The court reviewed the negotiation history, finding that Samsung made “obvious mistakes” by a) dragging on the procedures with delayed license offer and delayed counter offer; b) delaying the procedures with insistence on licensing of non-SEPs together with SEPs; c) rejecting Huawei’s proposal for arbitration to resolve disagreement; d) rejecting Huawei’s proposal for tech discussions; e) failing to respond to Huawei provided claim charts in written; and f) failing to propose concrete plan for mediation.

The court also found that Huawei did not make “obvious mistakes” during negotiation, although failing to identify clearly the scope of patents purchased from SHARP at the very beginning, Huawei cured this defect later.

  • SEP strength

The court held that whether the license offer Huawei proposed meets FRAND obligation depends on a comparison of SEP portfolio strength between Huawei and Samsung. If the offer aligns with SEP strength, it meets the FRAND obligation.

The court reviewed SEP strength of Huawei and Samsung respectively, holding that Huawei and Samsung hold a similar strength position of overseas portfolios, while Huawei is stronger than Samsung in Chinese patent portfolio. To reach this conclusion, the court reviewed the number of essential patents adopted by 3GPP and the number of 3G and 4G patents declared by ETSI. Additionally, the court agreed with conclusion of a third party report on essentiality and tech contribution of Huawei global portfolios. While the court rejected conclusion of a Thomson Reuters report submitted by Samsung, mainly because the report covers US portfolio only without touching portfolios of other jurisdictions.

Notably, the court rejected Samsung’s argument of referring to InterDigital v. Huawei as a comparable license, because: 1) InterDigital is a patent licensing company, its business model is different from an operating company such as Samsung and it is unsuitable to compare stick license with cross license, and 2) the portfolio strength of InterDigital is far less than that of Huawei or Samsung, which is improper to be taken as a reference.

  • Royalty rate

By studying materials provided by Huawei and Samsung, the court held that global 3G aggregate rate is 5%; and global 4G LTE aggregate rate is 6% – 8%. The court further held that Huawei’s proportion in 3G aggregate rate is 5%; and is 10% for 4G LTE.

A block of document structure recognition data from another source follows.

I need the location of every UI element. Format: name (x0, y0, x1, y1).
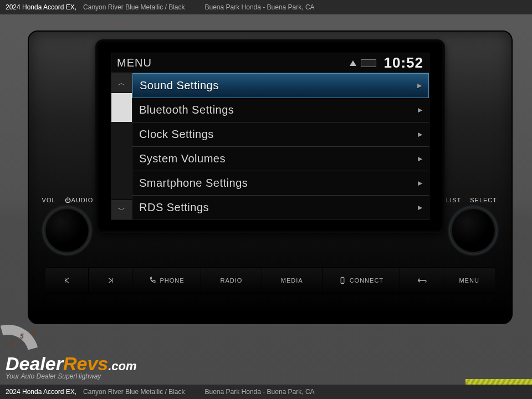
touchscreen[interactable]: MENU 10:52 ︿ ﹀ (111, 53, 429, 220)
phone-icon (149, 277, 156, 284)
scroll-up-button[interactable]: ︿ (111, 73, 132, 93)
footer-model: 2024 Honda Accord EX, (6, 388, 76, 396)
watermark-brand-b: Revs (63, 353, 108, 375)
menu-area: ︿ ﹀ Sound Settings ▶ Bluetooth Settings (111, 73, 429, 219)
header-dealer: Buena Park Honda - Buena Park, CA (205, 3, 315, 11)
page: 2024 Honda Accord EX, Canyon River Blue … (0, 0, 532, 399)
menu-item-label: Bluetooth Settings (139, 104, 234, 116)
scroll-down-button[interactable]: ﹀ (111, 200, 132, 219)
chevron-right-icon: ▶ (418, 106, 423, 114)
connect-label: CONNECT (350, 277, 383, 284)
scroll-track[interactable] (111, 93, 132, 200)
decorative-dots: • • • (111, 21, 126, 27)
audio-power-label: ⏻AUDIO (65, 197, 94, 203)
hard-button-row: PHONE RADIO MEDIA CONNECT MENU (45, 267, 495, 294)
chevron-right-icon: ▶ (417, 82, 422, 89)
right-knob-labels: LIST SELECT (444, 197, 499, 203)
menu-item-smartphone-settings[interactable]: Smartphone Settings ▶ (132, 171, 429, 196)
prev-track-button[interactable] (45, 268, 89, 293)
back-button[interactable] (400, 268, 443, 293)
status-indicator-icon (361, 59, 376, 67)
left-knob-labels: VOL ⏻AUDIO (40, 197, 95, 203)
header-bar: 2024 Honda Accord EX, Canyon River Blue … (0, 0, 532, 14)
menu-item-label: Sound Settings (140, 79, 219, 92)
connect-button[interactable]: CONNECT (323, 268, 400, 293)
media-label: MEDIA (281, 277, 303, 284)
volume-knob[interactable] (45, 209, 89, 252)
head-unit: MENU 10:52 ︿ ﹀ (28, 30, 513, 324)
menu-item-clock-settings[interactable]: Clock Settings ▶ (132, 122, 429, 147)
back-icon (416, 277, 427, 284)
header-model: 2024 Honda Accord EX, (6, 3, 76, 11)
status-bar: MENU 10:52 (111, 53, 429, 73)
gauge-numeral-4: 4 (9, 341, 13, 349)
menu-item-sound-settings[interactable]: Sound Settings ▶ (132, 73, 429, 98)
next-track-button[interactable] (89, 268, 132, 293)
menu-button[interactable]: MENU (443, 268, 495, 293)
gauge-numeral-6: 6 (32, 329, 36, 337)
menu-item-label: RDS Settings (139, 201, 209, 214)
next-track-icon (106, 277, 114, 284)
menu-item-label: System Volumes (139, 152, 226, 165)
menu-label: MENU (459, 277, 479, 284)
chevron-right-icon: ▶ (418, 131, 423, 138)
smartphone-icon (339, 277, 346, 284)
menu-item-bluetooth-settings[interactable]: Bluetooth Settings ▶ (132, 98, 429, 122)
prev-track-icon (63, 277, 71, 284)
watermark-brand-a: Dealer (6, 353, 63, 375)
chevron-right-icon: ▶ (418, 204, 423, 211)
chevron-right-icon: ▶ (418, 155, 423, 162)
menu-item-label: Clock Settings (139, 128, 214, 141)
watermark-tagline: Your Auto Dealer SuperHighway (6, 372, 137, 380)
clock-display: 10:52 (384, 54, 424, 71)
menu-item-system-volumes[interactable]: System Volumes ▶ (132, 147, 429, 171)
footer-color: Canyon River Blue Metallic / Black (83, 388, 185, 396)
select-label: SELECT (470, 197, 497, 203)
gps-icon (350, 60, 356, 66)
vol-label: VOL (42, 197, 56, 203)
screen-bezel: MENU 10:52 ︿ ﹀ (95, 39, 445, 233)
chevron-right-icon: ▶ (418, 180, 423, 187)
footer-dealer: Buena Park Honda - Buena Park, CA (205, 388, 315, 396)
phone-label: PHONE (160, 277, 184, 284)
radio-label: RADIO (221, 277, 243, 284)
select-knob[interactable] (452, 209, 495, 252)
watermark: DealerRevs.com Your Auto Dealer SuperHig… (6, 353, 137, 380)
media-button[interactable]: MEDIA (262, 268, 323, 293)
menu-list: Sound Settings ▶ Bluetooth Settings ▶ Cl… (132, 73, 429, 219)
menu-item-label: Smartphone Settings (139, 177, 248, 190)
scroll-thumb[interactable] (111, 93, 132, 122)
watermark-brand-c: .com (108, 359, 136, 374)
list-label: LIST (446, 197, 461, 203)
screen-title: MENU (117, 57, 152, 69)
footer-bar: 2024 Honda Accord EX, Canyon River Blue … (0, 385, 532, 399)
gauge-numeral-5: 5 (20, 332, 24, 340)
watermark-logo: DealerRevs.com (6, 353, 137, 375)
radio-button[interactable]: RADIO (201, 268, 262, 293)
menu-item-rds-settings[interactable]: RDS Settings ▶ (132, 196, 429, 219)
accent-stripe (466, 379, 532, 385)
phone-button[interactable]: PHONE (132, 268, 202, 293)
scrollbar[interactable]: ︿ ﹀ (111, 73, 132, 219)
header-color: Canyon River Blue Metallic / Black (83, 3, 185, 11)
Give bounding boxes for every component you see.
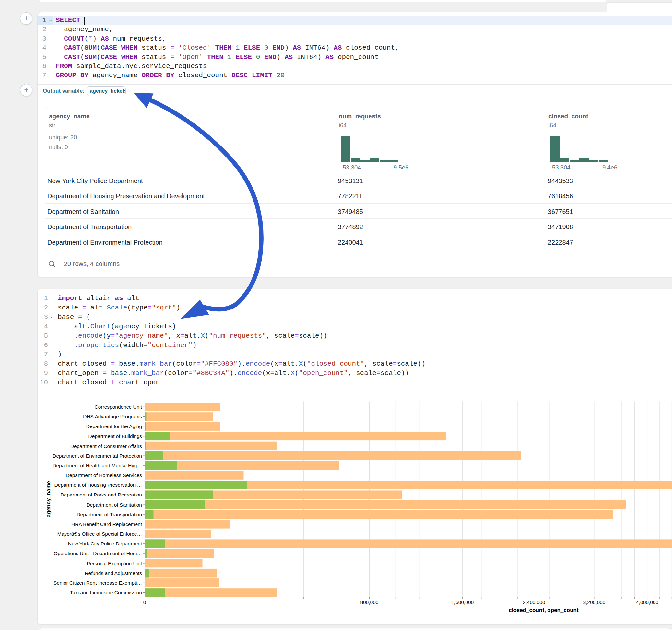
svg-text:Department of Homeless Service: Department of Homeless Services	[66, 472, 142, 478]
svg-text:Department of Environmental Pr: Department of Environmental Protection	[52, 453, 142, 459]
svg-text:800,000: 800,000	[360, 600, 378, 605]
svg-text:3,200,000: 3,200,000	[583, 600, 605, 605]
svg-text:Taxi and Limousine Commission: Taxi and Limousine Commission	[70, 590, 142, 595]
svg-text:Department of Buildings: Department of Buildings	[89, 433, 142, 439]
svg-text:HRA Benefit Card Replacement: HRA Benefit Card Replacement	[71, 522, 142, 527]
svg-text:Department of Housing Preserva: Department of Housing Preservation …	[54, 482, 142, 488]
svg-text:Department of Health and Menta: Department of Health and Mental Hyg…	[52, 463, 142, 468]
svg-text:Refunds and Adjustments: Refunds and Adjustments	[85, 571, 142, 576]
svg-text:2,400,000: 2,400,000	[523, 600, 545, 605]
svg-text:Department for the Aging: Department for the Aging	[86, 423, 142, 429]
svg-text:Department of Parks and Recrea: Department of Parks and Recreation	[60, 492, 142, 498]
svg-text:New York City Police Departmen: New York City Police Department	[68, 541, 142, 547]
svg-text:Correspondence Unit: Correspondence Unit	[95, 404, 142, 410]
svg-text:Department of Transportation: Department of Transportation	[76, 512, 142, 517]
svg-text:1,600,000: 1,600,000	[451, 600, 474, 605]
svg-text:4,000,000: 4,000,000	[636, 600, 658, 605]
svg-text:closed_count, open_count: closed_count, open_count	[509, 607, 579, 613]
svg-text:DHS Advantage Programs: DHS Advantage Programs	[83, 414, 142, 419]
svg-text:Mayorâ€ s Office of Special En: Mayorâ€ s Office of Special Enforce…	[57, 531, 142, 537]
svg-text:Senior Citizen Rent Increase E: Senior Citizen Rent Increase Exempti…	[53, 580, 142, 586]
svg-text:Personal Exemption Unit: Personal Exemption Unit	[87, 561, 142, 566]
svg-text:Operations Unit - Department o: Operations Unit - Department of Hom…	[54, 551, 142, 556]
svg-text:0: 0	[143, 600, 146, 605]
svg-text:agency_name: agency_name	[45, 481, 51, 517]
svg-text:Department of Consumer Affairs: Department of Consumer Affairs	[70, 443, 142, 449]
svg-text:Department of Sanitation: Department of Sanitation	[87, 502, 142, 508]
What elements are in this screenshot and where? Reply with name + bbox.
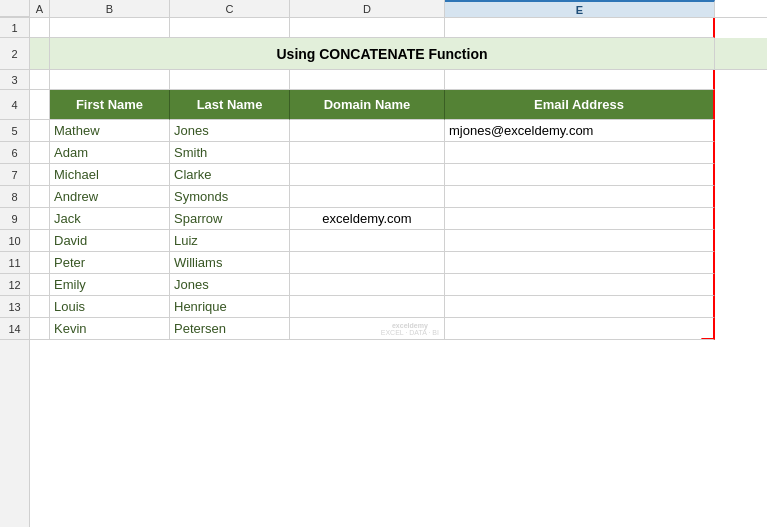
cell-b14[interactable]: Kevin: [50, 318, 170, 340]
row-num-8[interactable]: 8: [0, 186, 29, 208]
header-first-name: First Name: [76, 97, 143, 112]
col-header-b[interactable]: B: [50, 0, 170, 17]
cell-e2[interactable]: [715, 38, 767, 70]
row-num-1[interactable]: 1: [0, 18, 29, 38]
cell-d13[interactable]: [290, 296, 445, 318]
cell-a13[interactable]: [30, 296, 50, 318]
cell-d1[interactable]: [290, 18, 445, 38]
row-12: Emily Jones: [30, 274, 767, 296]
cell-e5[interactable]: mjones@exceldemy.com: [445, 120, 715, 142]
cell-c14[interactable]: Petersen: [170, 318, 290, 340]
cell-b4-header[interactable]: First Name: [50, 90, 170, 120]
row-9: Jack Sparrow exceldemy.com: [30, 208, 767, 230]
row-num-4[interactable]: 4: [0, 90, 29, 120]
cell-c7[interactable]: Clarke: [170, 164, 290, 186]
cell-c13[interactable]: Henrique: [170, 296, 290, 318]
cell-b7[interactable]: Michael: [50, 164, 170, 186]
col-header-e[interactable]: E: [445, 0, 715, 17]
cell-c10[interactable]: Luiz: [170, 230, 290, 252]
row-14: Kevin Petersen exceldemy EXCEL · DATA · …: [30, 318, 767, 340]
row-2: Using CONCATENATE Function: [30, 38, 767, 70]
cell-e13[interactable]: [445, 296, 715, 318]
cell-d14[interactable]: exceldemy EXCEL · DATA · BI: [290, 318, 445, 340]
cell-c3[interactable]: [170, 70, 290, 90]
cell-c8[interactable]: Symonds: [170, 186, 290, 208]
cell-a2[interactable]: [30, 38, 50, 70]
cell-c12[interactable]: Jones: [170, 274, 290, 296]
grid-content: Using CONCATENATE Function First: [30, 18, 767, 527]
cell-d8[interactable]: [290, 186, 445, 208]
col-header-c[interactable]: C: [170, 0, 290, 17]
row-num-3[interactable]: 3: [0, 70, 29, 90]
cell-e14[interactable]: [445, 318, 715, 340]
cell-b1[interactable]: [50, 18, 170, 38]
cell-a14[interactable]: [30, 318, 50, 340]
cell-a10[interactable]: [30, 230, 50, 252]
row-6: Adam Smith: [30, 142, 767, 164]
cell-d11[interactable]: [290, 252, 445, 274]
cell-d12[interactable]: [290, 274, 445, 296]
header-domain-name: Domain Name: [324, 97, 411, 112]
cell-b9[interactable]: Jack: [50, 208, 170, 230]
cell-d9-domain[interactable]: exceldemy.com: [290, 208, 445, 230]
row-num-11[interactable]: 11: [0, 252, 29, 274]
cell-d3[interactable]: [290, 70, 445, 90]
cell-c5[interactable]: Jones: [170, 120, 290, 142]
cell-a5[interactable]: [30, 120, 50, 142]
row-3: [30, 70, 767, 90]
grid-body: 1 2 3 4 5 6 7 8 9 10 11 12 13 14: [0, 18, 767, 527]
cell-a7[interactable]: [30, 164, 50, 186]
row-5: Mathew Jones mjones@exceldemy.com +: [30, 120, 767, 142]
col-header-d[interactable]: D: [290, 0, 445, 17]
cell-c4-header[interactable]: Last Name: [170, 90, 290, 120]
cell-c1[interactable]: [170, 18, 290, 38]
cell-a6[interactable]: [30, 142, 50, 164]
cell-d10[interactable]: [290, 230, 445, 252]
cell-b10[interactable]: David: [50, 230, 170, 252]
row-num-10[interactable]: 10: [0, 230, 29, 252]
row-num-12[interactable]: 12: [0, 274, 29, 296]
cell-e8[interactable]: [445, 186, 715, 208]
row-1: [30, 18, 767, 38]
col-header-a[interactable]: A: [30, 0, 50, 17]
cell-d6[interactable]: [290, 142, 445, 164]
cell-d4-header[interactable]: Domain Name: [290, 90, 445, 120]
cell-c9[interactable]: Sparrow: [170, 208, 290, 230]
cell-a11[interactable]: [30, 252, 50, 274]
cell-e3[interactable]: [445, 70, 715, 90]
cell-d7[interactable]: [290, 164, 445, 186]
cell-b5[interactable]: Mathew: [50, 120, 170, 142]
row-num-14[interactable]: 14: [0, 318, 29, 340]
cell-a4[interactable]: [30, 90, 50, 120]
cell-a1[interactable]: [30, 18, 50, 38]
cell-b8[interactable]: Andrew: [50, 186, 170, 208]
cell-c6[interactable]: Smith: [170, 142, 290, 164]
cell-e12[interactable]: [445, 274, 715, 296]
cell-b13[interactable]: Louis: [50, 296, 170, 318]
cell-e10[interactable]: [445, 230, 715, 252]
spreadsheet: A B C D E 1 2 3 4 5 6 7 8 9 10 11 12 13 …: [0, 0, 767, 527]
cell-b6[interactable]: Adam: [50, 142, 170, 164]
cell-b3[interactable]: [50, 70, 170, 90]
cell-e11[interactable]: [445, 252, 715, 274]
cell-b2-title[interactable]: Using CONCATENATE Function: [50, 38, 715, 70]
cell-c11[interactable]: Williams: [170, 252, 290, 274]
cell-e4-header[interactable]: Email Address: [445, 90, 715, 120]
cell-e6[interactable]: [445, 142, 715, 164]
cell-e7[interactable]: [445, 164, 715, 186]
cell-e1[interactable]: [445, 18, 715, 38]
row-num-2[interactable]: 2: [0, 38, 29, 70]
row-num-6[interactable]: 6: [0, 142, 29, 164]
cell-a12[interactable]: [30, 274, 50, 296]
cell-a8[interactable]: [30, 186, 50, 208]
cell-d5[interactable]: [290, 120, 445, 142]
cell-e9[interactable]: [445, 208, 715, 230]
cell-b11[interactable]: Peter: [50, 252, 170, 274]
row-num-7[interactable]: 7: [0, 164, 29, 186]
cell-a3[interactable]: [30, 70, 50, 90]
cell-a9[interactable]: [30, 208, 50, 230]
row-num-9[interactable]: 9: [0, 208, 29, 230]
cell-b12[interactable]: Emily: [50, 274, 170, 296]
row-num-5[interactable]: 5: [0, 120, 29, 142]
row-num-13[interactable]: 13: [0, 296, 29, 318]
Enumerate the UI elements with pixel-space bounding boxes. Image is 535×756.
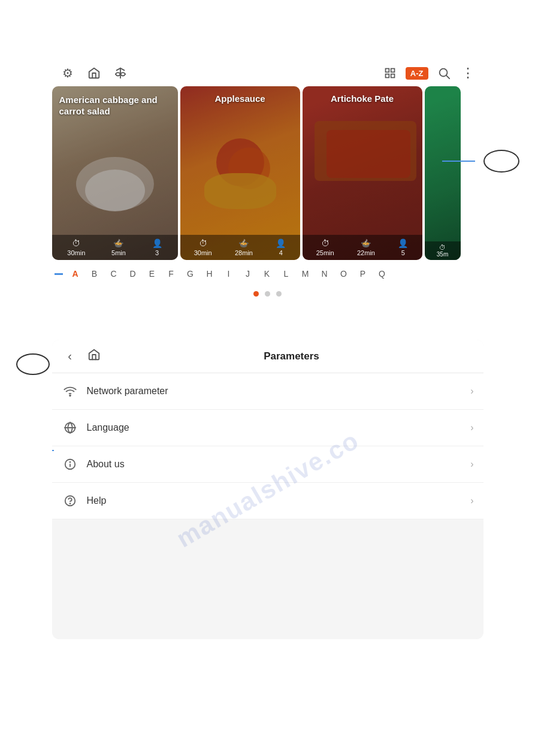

The court concluded that the license offer proposed by Huawei met the FRAND requirements. The court did not disclose the specific terms and conditions of the license offer for confidentiality reasons.

  1. Permanent Injunction

The court granted permanent injunction against Samsung by holding that Samsung made “obvious mistakes” from both prSamsung Logoocedural perspective and substantive perspective. Additionally, the court held that because of Samsung’s obvious mistakes, the negotiation has been dragged on for more than five years, which justifies granting of the permanent injunction.

The court declared that this permanent injunction is a special one as it’s related to license negotiation on SEPs. The court thus held that provided the cross-license is reached, or Huawei requests for non-execution of the permanent injunction, the injunction will be lifted.

Samsung is entitled to appeal the Shenzhen Intermediate Court’s decision up to the Guangdong Higher Court within 15 days.